Overturning Match Group: Lowering the Standard for Controller Transactions. Under Match Group, all controlling stockholder transactions must satisfy all six MFW procedural protections—or face entire fairness review. The proposal rewrites that rule: It applies MFW only to so-called “controller takeovers” (mirroring the original MFW), and even then jettisons crucial MFW features such as full independence of the committee and ab initio In practical terms, going-private deals no longer need to be conditioned on both cleansing mechanisms from the outset, and the committee need only be “majority disinterested” (explained below). For all other controlling-stockholder transactions, the standard is also lowered: (a) The special committee does not have to be fully independent, only “majority disinterested.” (b) The stockholder vote counts only votes actually cast, so abstentions do not act as opposition. (c) Either committee approval or stockholder approval suffices—no need to secure both. This is a major departure from Match Group and fundamentally reduces the scrutiny applied to controller transactions.

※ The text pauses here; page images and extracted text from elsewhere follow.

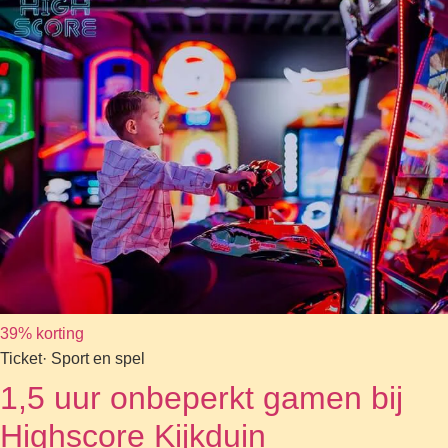
39% korting
Ticket
· Sport en spel
1,5 uur onbeperkt gamen bij
Highscore Kijkduin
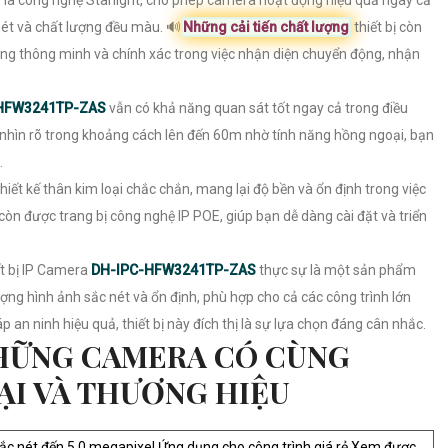
ó là công nghệ Starlight, cho phép camera hoạt động hiệu quả ngay cả
nét và chất lượng đều màu. 🔊
Những cải tiến chất lượng
thiết bị còn
ăng thông minh và chính xác trong việc nhận diện chuyển động, nhận
HFW3241TP-ZAS
vẫn có khả năng quan sát tốt ngay cả trong điều
 nhìn rõ trong khoảng cách lên đến 60m nhờ tính năng hồng ngoại, bạn
.
thiết kế thân kim loại chắc chắn, mang lại độ bền và ổn định trong việc
còn được trang bị công nghệ IP POE, giúp bạn dễ dàng cài đặt và triển
ết bị IP Camera
DH-IPC-HFW3241TP-ZAS
thực sự là một sản phẩm
ượng hình ảnh sắc nét và ổn định, phù hợp cho cả các công trình lớn
 an ninh hiệu quả, thiết bị này đích thị là sự lựa chọn đáng cân nhắc.
HỮNG CAMERA CÓ CÙNG
ẠI VÀ THƯƠNG HIỆU
ắc nét đến 5.0 megapixel Ứng dụng cho công trình giá rẻ Xem được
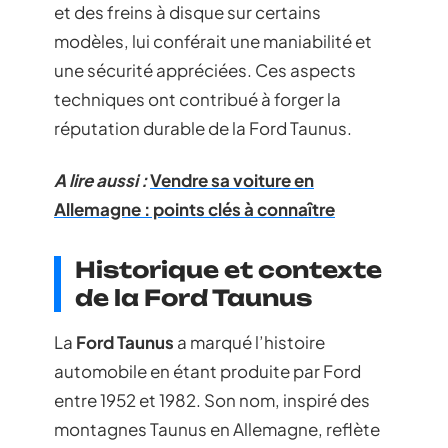
et des freins à disque sur certains
modèles, lui conférait une maniabilité et
une sécurité appréciées. Ces aspects
techniques ont contribué à forger la
réputation durable de la Ford Taunus.
A lire aussi :
Vendre sa voiture en
Allemagne : points clés à connaître
Historique et contexte
de la Ford Taunus
La
Ford Taunus
a marqué l’histoire
automobile en étant produite par Ford
entre 1952 et 1982. Son nom, inspiré des
montagnes Taunus en Allemagne, reflète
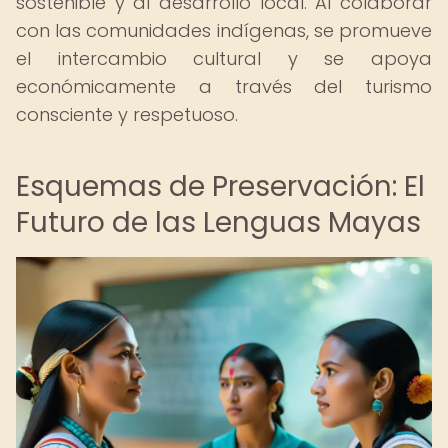
sostenible y al desarrollo local. Al colaborar
con las comunidades indígenas, se promueve
el intercambio cultural y se apoya
económicamente a través del turismo
consciente y respetuoso.
Esquemas de Preservación: El
Futuro de las Lenguas Mayas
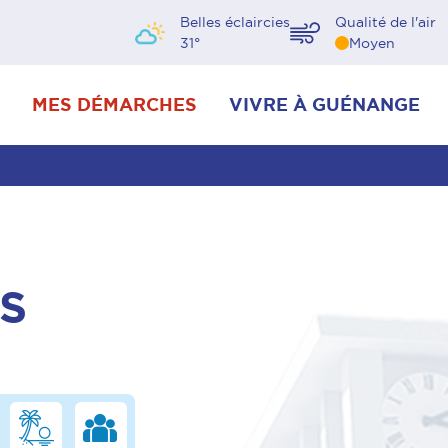
Belles éclaircies
Qualité de l'air
31
°
Moyen
MES DÉMARCHES
VIVRE À GUÉNANGE
S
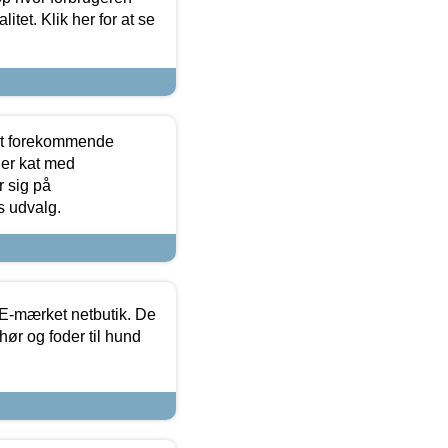
itet. Klik her for at se
est forekommende
ler kat med
r sig på
s udvalg.
E-mærket netbutik. De
hør og foder til hund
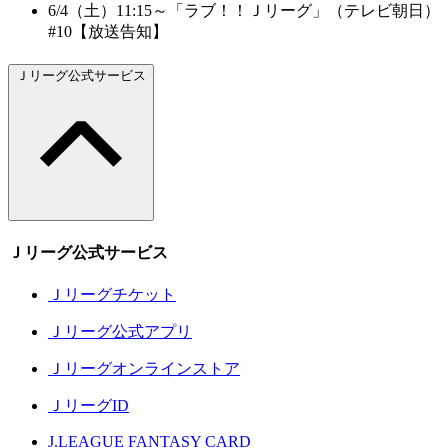
6/4（土）11:15～「ラブ！！Ｊリーグ」（テレビ朝日）
#10【放送告知】
Ｊリーグ公式サービス
Ｊリーグ公式サービス
Ｊリーグチケット
Ｊリーグ公式アプリ
Ｊリーグオンラインストア
ＪリーグID
J.LEAGUE FANTASY CARD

Defining “Controlling Stockholder” with a 33.33 percent Threshold. Delaware courts have recognized controllers below 33.33 percent when they exert “actual control.” The proposal imposes a bright-line rule: A stockholder is a controller only if the stockholder owns a majority or holds at least one-third plus managerial authority equivalent to a majority owner. This will exclude some major stockholders (20–33 percent) from controller scrutiny, even if they exercise significant influence. Notably, it undermines cases like Tornetta v. Musk(2024), where Elon Musk was deemed a controller at just 21 percent. Under this rule, he would not have been classified as a controller at all.

Presumption of Independence for Exchange-Listed Directors. A director deemed independent under NYSE/Nasdaq rules is now presumed disinterested unless strong, particularized evidence proves otherwise. Additionally, a director’s nomination by an interested party does not, by itself, suggest the director is interested. This directly counters cases like Goldstein v. Denner, where a director’s controller-backed nomination played a key role in determining that the director wasn’t independent. This change makes it harder to challenge director independence.

“Fair as to the Corporation” Defined. The proposal defines fairness as a transaction that provides a benefit to the corporation or stockholders and is comparable to what might have been obtained in an arm’s-length deal. This codifies the two-pronged fairness test (fair price + fair process) but lacks detail compared with decades of entire fairness jurisprudence. It leaves open several questions: How “comparable” must the deal terms be? What evidence satisfies this? Courts will likely need to interpret these gaps in future litigation.

New Definitions of “Material Interest” and “Material Relationship.” For directors, a material interest or material relationship is anything that reasonably impairs their objectivity. For stockholders, it’s defined more broadly as anything material to them personally. This replaces the fact-intensive, contextual analysis of director independence from Beam v. Stewartand In re Oracle with simplified statutory definitions. Courts may now be less willing to find conflicts unless the impairment is explicit and significant. This could potentially limit challenges to board independence.